(Beginning of Data for the task)
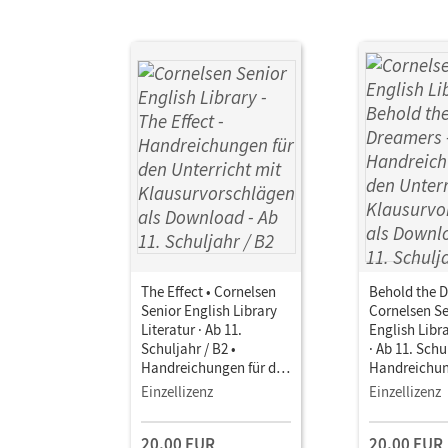
The Effect • Cornelsen
Behold the D
Senior English Library
Cornelsen Se
Literatur · Ab 11.
English Libra
Schuljahr / B2 •
· Ab 11. Schu
Handreichungen für den
Handreichun
Unterricht mit
Unterricht m
Einzellizenz
Einzellizenz
Klausurvorschlägen als
Klausurvors
Download
Download
20,00 EUR
20,00 EUR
(End of Data for the task)
▸ **How to complete this task**
Restate exactly each line of the data from the one bearing "Senior English Library" to the end, and add nothing.

▸ **The completed task**
Senior English Library
Cornelsen Se
Literatur · Ab 11.
English Libra
Schuljahr / B2 •
· Ab 11. Schu
Handreichungen für den
Handreichun
Unterricht mit
Unterricht m
Einzellizenz
Einzellizenz
Klausurvorschlägen als
Klausurvors
Download
Download
20,00 EUR
20,00 EUR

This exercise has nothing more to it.